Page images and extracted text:
==========

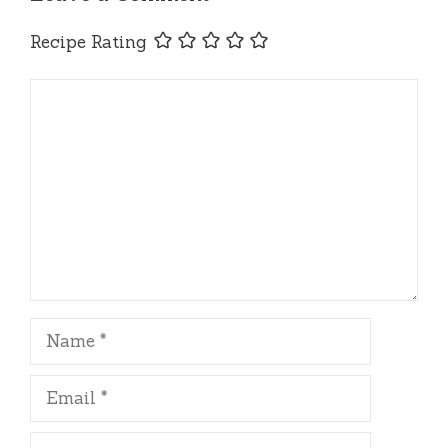
Recipe Rating
Comment
Name
Email
Website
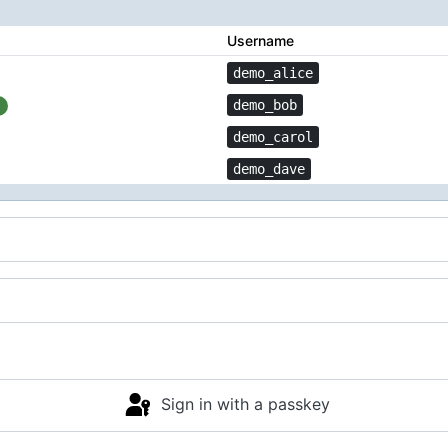
Username
demo_alice
demo_bob
demo_carol
demo_dave
Sign in with a passkey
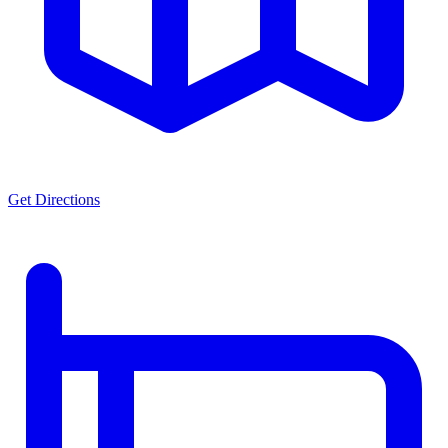
Get Directions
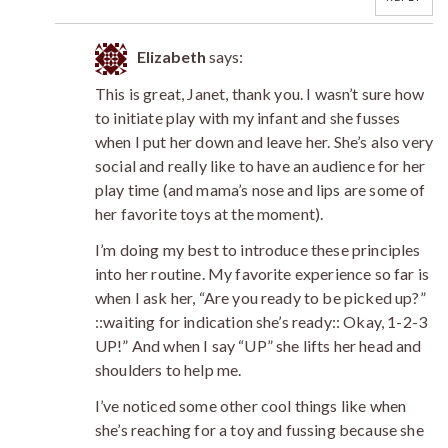
Elizabeth
says:
This is great, Janet, thank you. I wasn’t sure how
to initiate play with my infant and she fusses
when I put her down and leave her. She’s also very
social and really like to have an audience for her
play time (and mama’s nose and lips are some of
her favorite toys at the moment).
I’m doing my best to introduce these principles
into her routine. My favorite experience so far is
when I ask her, “Are you ready to be picked up?”
::waiting for indication she’s ready:: Okay, 1-2-3
UP!” And when I say “UP” she lifts her head and
shoulders to help me.
I’ve noticed some other cool things like when
she’s reaching for a toy and fussing because she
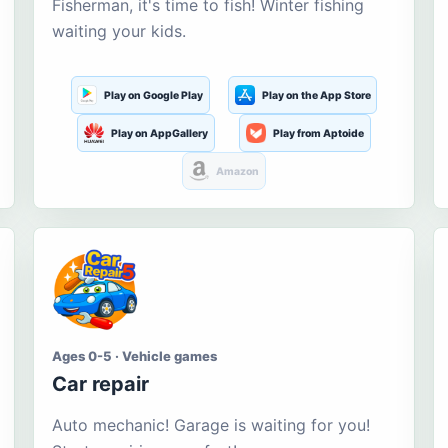
Fisherman, it's time to fish! Winter fishing
waiting your kids.
Play on Google Play
Play on the App Store
Play on AppGallery
Play from Aptoide
Amazon
Ages 0-5 · Vehicle games
Car repair
Auto mechanic! Garage is waiting for you!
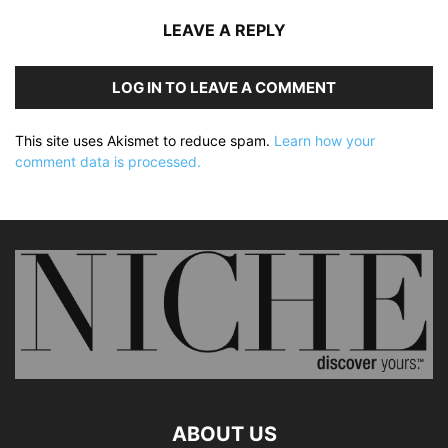
LEAVE A REPLY
LOG IN TO LEAVE A COMMENT
This site uses Akismet to reduce spam.
Learn how your
comment data is processed.
ABOUT US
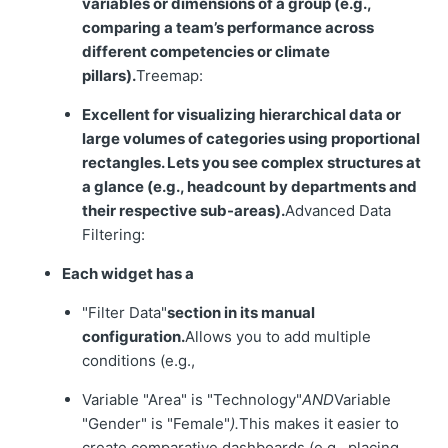
variables or dimensions of a group (e.g.,
comparing a team’s performance across
different competencies or climate
pillars).
Treemap:
Excellent for visualizing hierarchical data or
large volumes of categories using proportional
rectangles. Lets you see complex structures at
a glance (e.g., headcount by departments and
their respective sub-areas).
Advanced Data
Filtering:
Each widget has a
"Filter Data"
section in its manual
configuration.
Allows you to add multiple
conditions (e.g.,
Variable "Area" is "Technology"
AND
Variable
"Gender" is "Female"
).
This makes it easier to
create comparative dashboards (e.g., placing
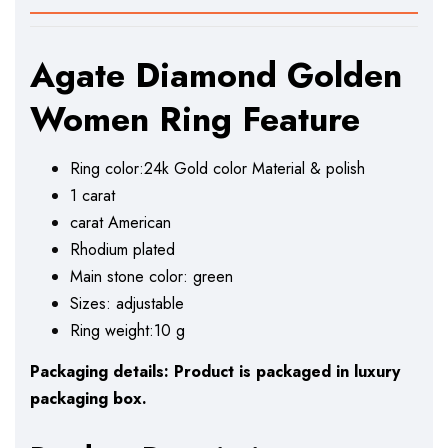
Agate Diamond Golden
Women Ring Feature
Ring color:24k Gold color Material & polish
1 carat
carat American
Rhodium plated
Main stone color: green
Sizes: adjustable
Ring weight:10 g
Packaging details: Product is packaged in luxury
packaging box.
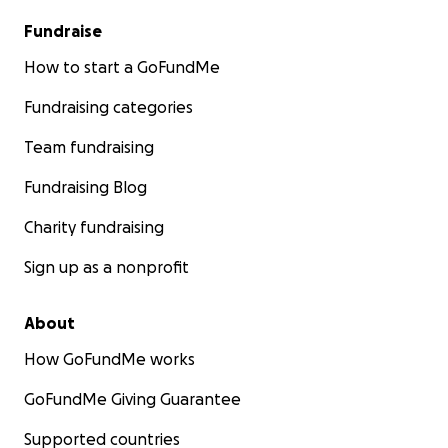
Fundraise
How to start a GoFundMe
Fundraising categories
Team fundraising
Fundraising Blog
Charity fundraising
Sign up as a nonprofit
About
How GoFundMe works
GoFundMe Giving Guarantee
Supported countries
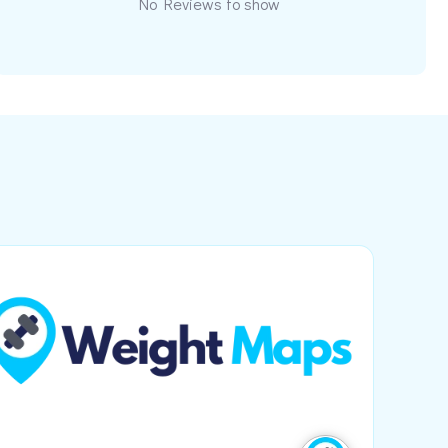
No Reviews to show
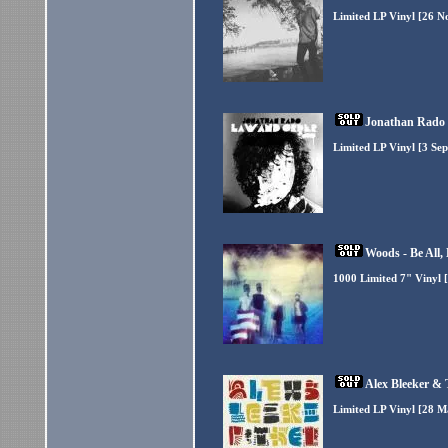
Limited LP Vinyl [26 N
Jonathan Rado 
Limited LP Vinyl [3 Se
Woods - Be All,
1000 Limited 7" Vinyl 
Alex Bleeker &
Limited LP Vinyl [28 M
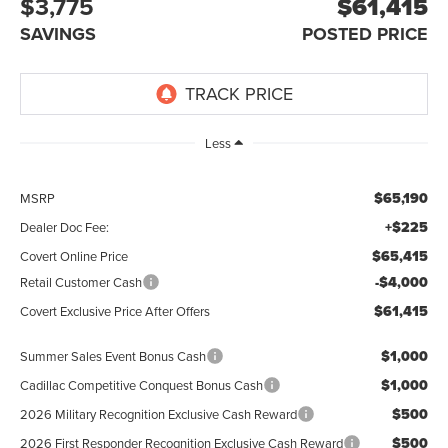
$3,775
$61,415
SAVINGS
POSTED PRICE
Less
$65,190
MSRP
+$225
Dealer Doc Fee:
$65,415
Covert Online Price
-$4,000
Retail Customer Cash
$61,415
Covert Exclusive Price After Offers
$1,000
Summer Sales Event Bonus Cash
$1,000
Cadillac Competitive Conquest Bonus Cash
$500
2026 Military Recognition Exclusive Cash Reward
$500
2026 First Responder Recognition Exclusive Cash Reward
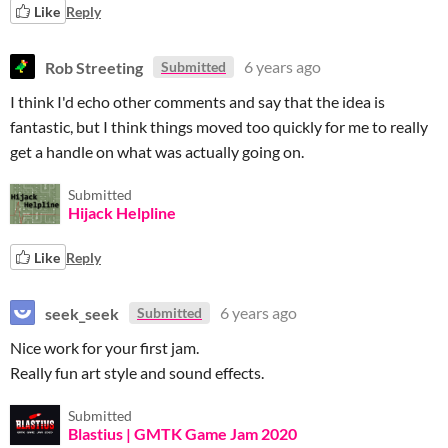
Like
Reply
Rob Streeting
6 years ago
Submitted
I think I'd echo other comments and say that the idea is
fantastic, but I think things moved too quickly for me to really
get a handle on what was actually going on.
Submitted
Hijack Helpline
Like
Reply
seek_seek
6 years ago
Submitted
Nice work for your first jam.
Really fun art style and sound effects.
Submitted
Blastius | GMTK Game Jam 2020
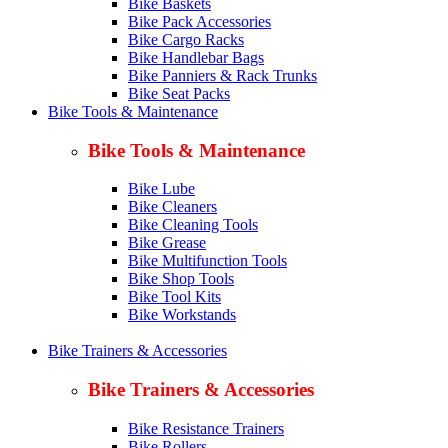
Bike Baskets
Bike Pack Accessories
Bike Cargo Racks
Bike Handlebar Bags
Bike Panniers & Rack Trunks
Bike Seat Packs
Bike Tools & Maintenance
Bike Tools & Maintenance
Bike Lube
Bike Cleaners
Bike Cleaning Tools
Bike Grease
Bike Multifunction Tools
Bike Shop Tools
Bike Tool Kits
Bike Workstands
Bike Trainers & Accessories
Bike Trainers & Accessories
Bike Resistance Trainers
Bike Rollers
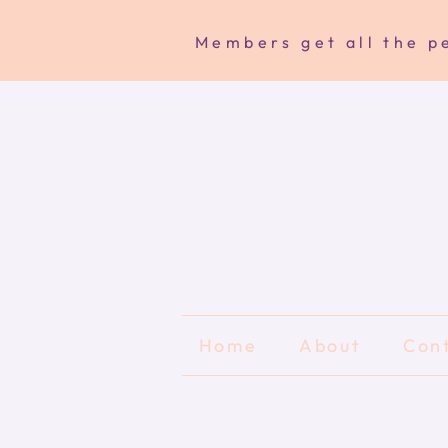
Members get all the pe
Home
About
Con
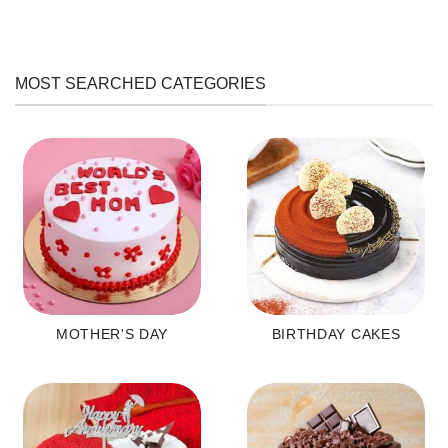
MOST SEARCHED CATEGORIES
MOTHER'S DAY
BIRTHDAY CAKES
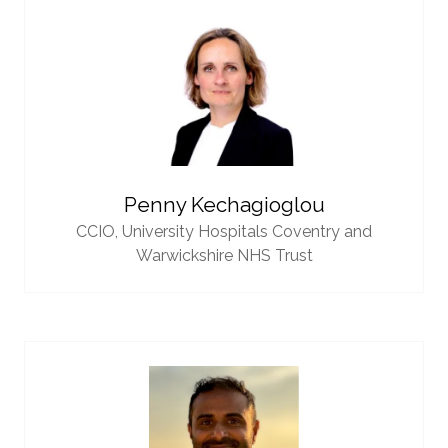
Penny Kechagioglou
CCIO,
University Hospitals Coventry and
Warwickshire NHS Trust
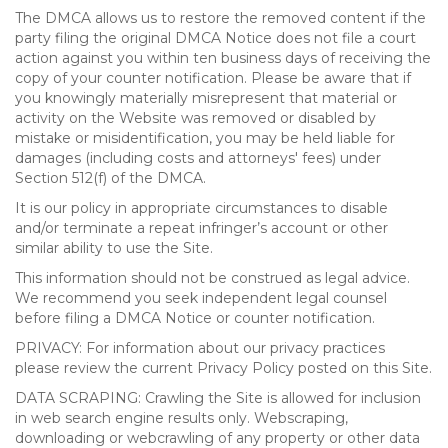
The DMCA allows us to restore the removed content if the
party filing the original DMCA Notice does not file a court
action against you within ten business days of receiving the
copy of your counter notification. Please be aware that if
you knowingly materially misrepresent that material or
activity on the Website was removed or disabled by
mistake or misidentification, you may be held liable for
damages (including costs and attorneys' fees) under
Section 512(f) of the DMCA.
It is our policy in appropriate circumstances to disable
and/or terminate a repeat infringer’s account or other
similar ability to use the Site.
This information should not be construed as legal advice.
We recommend you seek independent legal counsel
before filing a DMCA Notice or counter notification.
PRIVACY: For information about our privacy practices
please review the current Privacy Policy posted on this Site.
DATA SCRAPING: Crawling the Site is allowed for inclusion
in web search engine results only. Webscraping,
downloading or webcrawling of any property or other data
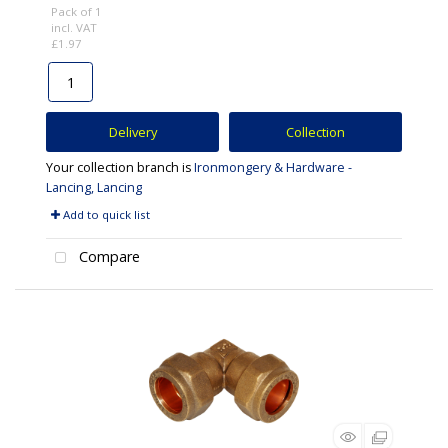
Pack of 1
incl. VAT
£1.97
Delivery
Collection
Your collection branch is
Ironmongery & Hardware -
Lancing, Lancing
Add to quick list
Compare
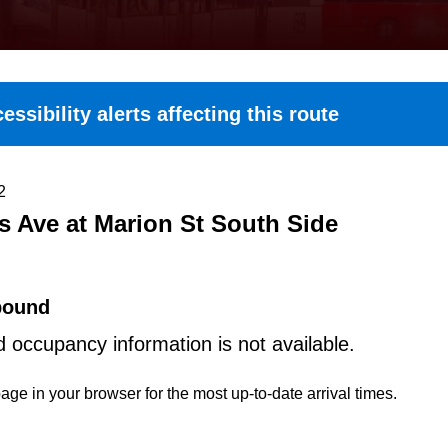
essibility alerts affecting this route
2
s Ave at Marion St South Side
bound
d occupancy information is not available.
age in your browser for the most up-to-date arrival times.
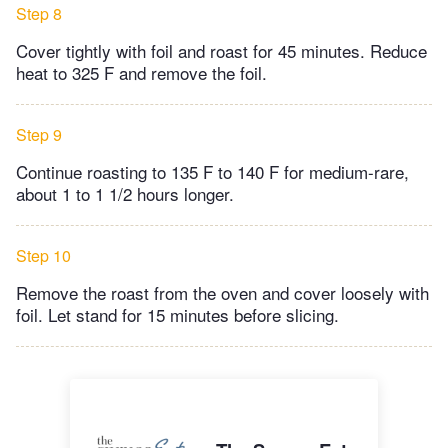
Step 8
Cover tightly with foil and roast for 45 minutes. Reduce
heat to 325 F and remove the foil.
Step 9
Continue roasting to 135 F to 140 F for medium-rare,
about 1 to 1 1/2 hours longer.
Step 10
Remove the roast from the oven and cover loosely with
foil. Let stand for 15 minutes before slicing.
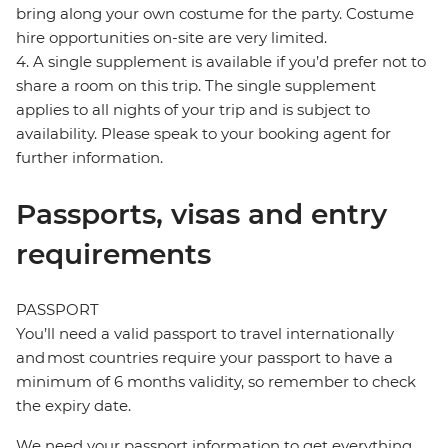
bring along your own costume for the party. Costume
hire opportunities on-site are very limited.
4. A single supplement is available if you’d prefer not to
share a room on this trip. The single supplement
applies to all nights of your trip and is subject to
availability. Please speak to your booking agent for
further information.
Passports, visas and entry
requirements
PASSPORT
You’ll need a valid passport to travel internationally
and most countries require your passport to have a
minimum of 6 months validity, so remember to check
the expiry date.
We need your passport information to get everything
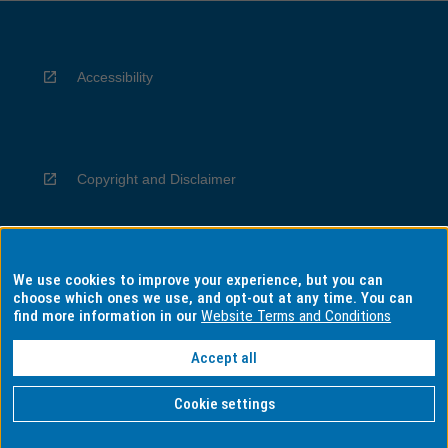
Accessibility
Copyright and Disclaimer
We use cookies to improve your experience, but you can
Privacy
choose which ones we use, and opt-out at any time. You can
find more information in our
Website Terms and Conditions
Accept all
Information for Indigenous Australians
Cookie settings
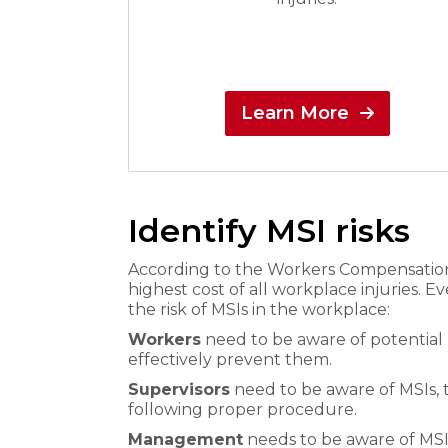
Learn More
Identify MSI risks
According to the Workers Compensation 
highest cost of all workplace injuries. E
the risk of MSIs in the workplace:
Workers
need to be aware of potential h
effectively prevent them.
Supervisors
need to be aware of MSIs, 
following proper procedure.
Management
needs to be aware of MSI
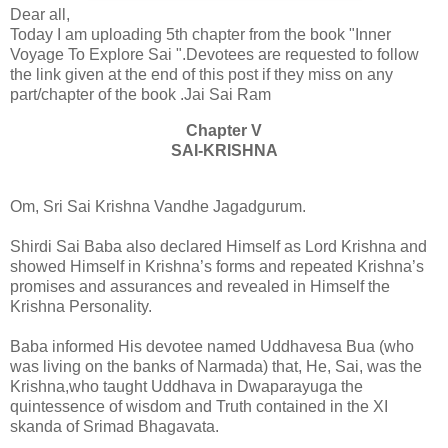
Dear all,
Today I am uploading 5th chapter from the book "Inner
Voyage To Explore Sai ".Devotees are requested to follow
the link given at the end of this post if they miss on any
part/chapter of the book .Jai Sai Ram
Chapter V
SAI-KRISHNA
Om, Sri Sai Krishna Vandhe Jagadgurum.
Shirdi Sai Baba also declared Himself as Lord Krishna and
showed Himself in Krishna’s forms and repeated Krishna’s
promises and assurances and revealed in Himself the
Krishna Personality.
Baba informed His devotee named Uddhavesa Bua (who
was living on the banks of Narmada) that, He, Sai, was the
Krishna,who taught Uddhava in Dwaparayuga the
quintessence of wisdom and Truth contained in the XI
skanda of Srimad Bhagavata.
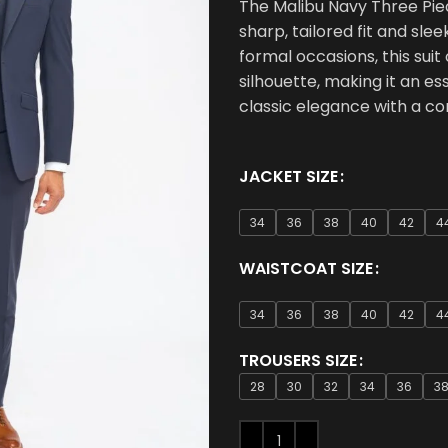
The Malibu Navy Three Piec
sharp, tailored fit and slee
formal occasions, this suit
silhouette, making it an e
classic elegance with a c
JACKET SIZE
34
36
38
40
42
4
WAISTCOAT SIZE
34
36
38
40
42
4
TROUSERS SIZE
28
30
32
34
36
3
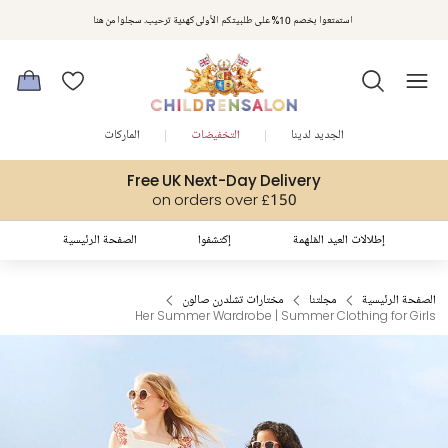
استمتعوا بخصم 10% على طلبيتكم الأولى كهدية ترحيب. سجلوا من هنا
الماركات
التخفيضات
الجديد لدينا
Free UK Next-Day Delivery
on orders over £150
الصفحة الرئيسية
إكتشفوا
إطلالات العيد المُلهمة
مختارات تشلدرن صالون
مجلتنا
الصفحة الرئيسية
Her Summer Wardrobe | Summer Clothing for Girls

==========

» **WHAT IS EXPECTED**:
Write out the entries above verbatim; the pictures do not belong in your copy.

» **SOLUTION**:
Recipe Rating
Comment
Name
Email
Website
Username
demo_alice
demo_bob
demo_carol
demo_dave
Sign in with a passkey
Get Directions
Elizabeth
says:
This is great, Janet, thank you. I wasn’t sure how
to initiate play with my infant and she fusses
when I put her down and leave her. She’s also very
social and really like to have an audience for her
play time (and mama’s nose and lips are some of
her favorite toys at the moment).
I’m doing my best to introduce these principles
into her routine. My favorite experience so far is
when I ask her, “Are you ready to be picked up?”
::waiting for indication she’s ready:: Okay, 1-2-3
UP!” And when I say “UP” she lifts her head and
shoulders to help me.
I’ve noticed some other cool things like when
she’s reaching for a toy and fussing because she
Fisherman, it's time to fish! Winter fishing
waiting your kids.
Play on Google Play
Play on the App Store
Play on AppGallery
Play from Aptoide
Amazon
Ages 0-5 · Vehicle games
Car repair
Auto mechanic! Garage is waiting for you!
LEAVE A REPLY
LOG IN TO LEAVE A COMMENT
This site uses Akismet to reduce spam.
Learn how your
comment data is processed.
ABOUT US
variables or dimensions of a group (e.g.,
comparing a team’s performance across
different competencies or climate
pillars).
Treemap:
Excellent for visualizing hierarchical data or
large volumes of categories using proportional
rectangles. Lets you see complex structures at
a glance (e.g., headcount by departments and
their respective sub-areas).
Advanced Data
Filtering:
Each widget has a
"Filter Data"
section in its manual
configuration.
Allows you to add multiple
conditions (e.g.,
Variable "Area" is "Technology"
AND
Variable
"Gender" is "Female"
).
This makes it easier to
create comparative dashboards (e.g., placing
Agate Diamond Golden
Women Ring Feature
Ring color:24k Gold color Material & polish
1 carat
carat American
Rhodium plated
Main stone color: green
Sizes: adjustable
Ring weight:10 g
Packaging details: Product is packaged in luxury
packaging box.
Fundraise
How to start a GoFundMe
Fundraising categories
Team fundraising
Fundraising Blog
Charity fundraising
Sign up as a nonprofit
About
How GoFundMe works
GoFundMe Giving Guarantee
Supported countries
No Reviews to show
Limited LP Vinyl [26 N
Jonathan Rado 
Limited LP Vinyl [3 Se
Woods - Be All,
1000 Limited 7" Vinyl 
Alex Bleeker &
Limited LP Vinyl [28 M
$3,775
$61,415
SAVINGS
POSTED PRICE
Less
$65,190
MSRP
+$225
Dealer Doc Fee:
$65,415
Covert Online Price
-$4,000
Retail Customer Cash
$61,415
Covert Exclusive Price After Offers
$1,000
Summer Sales Event Bonus Cash
$1,000
Cadillac Competitive Conquest Bonus Cash
$500
2026 Military Recognition Exclusive Cash Reward
$500
2026 First Responder Recognition Exclusive Cash Reward
Like
Reply
Rob Streeting
6 years ago
Submitted
I think I'd echo other comments and say that the idea is
fantastic, but I think things moved too quickly for me to really
get a handle on what was actually going on.
Submitted
Hijack Helpline
Like
Reply
seek_seek
6 years ago
Submitted
Nice work for your first jam.
Really fun art style and sound effects.
Submitted
Blastius | GMTK Game Jam 2020
Bike Baskets
Bike Pack Accessories
Bike Cargo Racks
Bike Handlebar Bags
Bike Panniers & Rack Trunks
Bike Seat Packs
Bike Tools & Maintenance
Bike Tools & Maintenance
Bike Lube
Bike Cleaners
Bike Cleaning Tools
Bike Grease
Bike Multifunction Tools
Bike Shop Tools
Bike Tool Kits
Bike Workstands
Bike Trainers & Accessories
Bike Trainers & Accessories
Bike Resistance Trainers
Bike Rollers
Members get all the pe
Home
About
Con
MOST SEARCHED CATEGORIES
MOTHER'S DAY
BIRTHDAY CAKES
Penny Kechagioglou
CCIO,
University Hospitals Coventry and
Warwickshire NHS Trust
The DMCA allows us to restore the removed content if the
party filing the original DMCA Notice does not file a court
action against you within ten business days of receiving the
copy of your counter notification. Please be aware that if
you knowingly materially misrepresent that material or
activity on the Website was removed or disabled by
mistake or misidentification, you may be held liable for
damages (including costs and attorneys' fees) under
Section 512(f) of the DMCA.
It is our policy in appropriate circumstances to disable
and/or terminate a repeat infringer’s account or other
similar ability to use the Site.
This information should not be construed as legal advice.
We recommend you seek independent legal counsel
before filing a DMCA Notice or counter notification.
PRIVACY: For information about our privacy practices
please review the current Privacy Policy posted on this Site.
DATA SCRAPING: Crawling the Site is allowed for inclusion
in web search engine results only. Webscraping,
downloading or webcrawling of any property or other data
Pack of 1
incl. VAT
£1.97
Delivery
Collection
Your collection branch is
Ironmongery & Hardware -
Lancing, Lancing
Add to quick list
Compare
essibility alerts affecting this route
2
s Ave at Marion St South Side
bound
d occupancy information is not available.
age in your browser for the most up-to-date arrival times.
Step 8
Cover tightly with foil and roast for 45 minutes. Reduce
heat to 325 F and remove the foil.
Step 9
Continue roasting to 135 F to 140 F for medium-rare,
about 1 to 1 1/2 hours longer.
Step 10
Remove the roast from the oven and cover loosely with
foil. Let stand for 15 minutes before slicing.
bring along your own costume for the party. Costume
hire opportunities on-site are very limited.
4. A single supplement is available if you’d prefer not to
share a room on this trip. The single supplement
applies to all nights of your trip and is subject to
availability. Please speak to your booking agent for
further information.
Passports, visas and entry
requirements
PASSPORT
You’ll need a valid passport to travel internationally
and most countries require your passport to have a
minimum of 6 months validity, so remember to check
the expiry date.
We need your passport information to get everything
Accessibility
Copyright and Disclaimer
We use cookies to improve your experience, but you can
Privacy
choose which ones we use, and opt-out at any time. You can
find more information in our
Website Terms and Conditions
Accept all
Information for Indigenous Australians
Cookie settings
Learn More
Identify MSI risks
According to the Workers Compensation 
highest cost of all workplace injuries. E
the risk of MSIs in the workplace:
Workers
need to be aware of potential h
effectively prevent them.
Supervisors
need to be aware of MSIs, 
following proper procedure.
Management
needs to be aware of MSI
Dear all,
Today I am uploading 5th chapter from the book "Inner
Voyage To Explore Sai ".Devotees are requested to follow
the link given at the end of this post if they miss on any
part/chapter of the book .Jai Sai Ram
Chapter V
SAI-KRISHNA
Om, Sri Sai Krishna Vandhe Jagadgurum.
Shirdi Sai Baba also declared Himself as Lord Krishna and
showed Himself in Krishna’s forms and repeated Krishna’s
promises and assurances and revealed in Himself the
Krishna Personality.
Baba informed His devotee named Uddhavesa Bua (who
was living on the banks of Narmada) that, He, Sai, was the
Krishna,who taught Uddhava in Dwaparayuga the
quintessence of wisdom and Truth contained in the XI
skanda of Srimad Bhagavata.
The Malibu Navy Three Piec
sharp, tailored fit and slee
formal occasions, this suit
silhouette, making it an e
classic elegance with a c
JACKET SIZE
34
36
38
40
42
4
WAISTCOAT SIZE
34
36
38
40
42
4
TROUSERS SIZE
28
30
32
34
36
3
استمتعوا بخصم 10% على طلبيتكم الأولى كهدية ترحيب. سجلوا من هنا
الماركات
التخفيضات
الجديد لدينا
Free UK Next-Day Delivery
on orders over £150
الصفحة الرئيسية
إكتشفوا
إطلالات العيد المُلهمة
مختارات تشلدرن صالون
مجلتنا
الصفحة الرئيسية
Her Summer Wardrobe | Summer Clothing for Girls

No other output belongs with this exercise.